En el medio, a N. las mamás de las y los compañeros de su hija la ayudaron: una le recomendó que “la apoye” y le habló de Andy Panziera, la psicóloga especialista en infancias trans a la que N. ya había recurrido. También le acercó leyes que amparan a S. y le prometió que se iba a ocupar de hablar con los otros padres.
N. tiene 39 años, está desocupada y hace changas. Se separó cuando S. era muy chiquita, y hoy pelea en la Justicia por la identidad de su hija.
“Yo siempre fui feminista. Pero una cosa es cuando te toca de afuera y lo ves bien de lejos, y otra cosa es cuando te toca, con un hijo, una hija o un hije si es no binario. Ahí es distinto, lo único que yo pensaba es lo que va a tener que pasar en esta sociedad de mierda. Eso fue lo que me angustió y me preocupó”, dice N., sin romanticismo. “Esa fue mi única preocupación, mi único dolor. y después vas viendo los cambios, obviamente, porque uno va perdiendo un hijo y va ganando una hija. Es como un duelo, entre comillas. Cada padre y cada madre lo vive de diferente manera, están los que lo niegan y no lo ven, siguen viviendo en esa ficción, están los que no lo niegan, pero rechazan y estamos los que hacemos lo que podemos, con mucho amor, pero vamos aprendiendo sobre la marcha”.

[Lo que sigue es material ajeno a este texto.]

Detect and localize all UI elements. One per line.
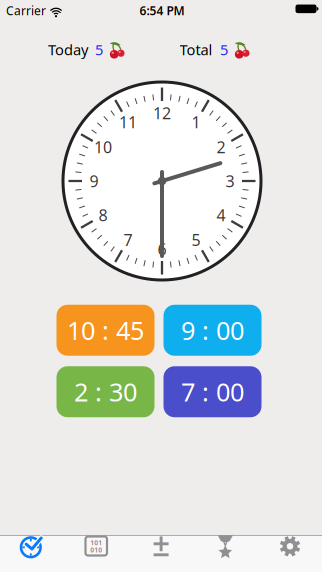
- staticText: 9 : 00: [181, 313, 244, 347]
- staticText: 4: [216, 204, 225, 226]
- staticText: 1: [192, 112, 200, 133]
- staticText: Total: [180, 40, 212, 59]
- staticText: 11: [119, 112, 137, 133]
- staticText: 2: [216, 136, 225, 158]
- staticText: 12: [153, 102, 171, 124]
- staticText: 6: [158, 238, 166, 260]
- staticText: 6:54 PM: [140, 2, 184, 18]
- staticText: 7 : 00: [181, 375, 244, 408]
- staticText: 5: [220, 40, 228, 59]
- staticText: 3: [226, 170, 234, 192]
- staticText: 7: [124, 229, 132, 250]
- staticText: 010: [90, 545, 102, 554]
- staticText: 2 : 30: [74, 375, 137, 408]
- staticText: 10 : 45: [67, 313, 144, 347]
- staticText: 8: [99, 204, 108, 226]
- staticText: Carrier: [6, 2, 46, 18]
- staticText: Today: [48, 40, 88, 59]
- staticText: 10: [94, 136, 112, 158]
- staticText: 9: [90, 170, 98, 192]
- staticText: 5: [192, 229, 200, 250]
- staticText: 5: [95, 40, 103, 59]
- staticText: 101: [90, 538, 102, 547]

A principios de 2020, una maestra reemplazante trató a S. con el nombre que todavía figura en su documento. La nena le explicó que ella se llamaba de otra manera, y se puso a llorar. Desde la escuela llamaron a N.. Tampoco sabían qué hacer, pero tenían buena predisposición. Luego vino la pandemia, el Aislamiento Social, Preventivo y Obligatorio, la virtualidad escolar. Hoy, la escuela cambió el nombre de los registros y respeta la identidad de S.
Dispositivos abiertos a la escucha, eso es lo que se propone. “Lo primero que tenemos que pensar es que la identidad de género trans es una más, como lo es la cisgénero (las personas que se autoperciben con el género asignado al nacer). ¿Por qué no dudamos cuando una persona es cisgnéro? Todas las personas construyen una identidad de género, nos va llevando un tiempo construirla y las niñeces trans también construyen su identidad de género como las construimos las personas cisgénero, no habría por qué tener una duda”, plantea el activista. El acompañamiento consiste en escuchar, alojar esa construcción. Si la persona finalmente no se identifica como trans, “estaremos criando adultos, adultas, mucho más abiertos, flexibles y preparados para el mundo diverso en el que vivimos”. Si la identidad trans se consolida, “estaremos ahorrándole una enorme cantidad de sufrimiento inútil”.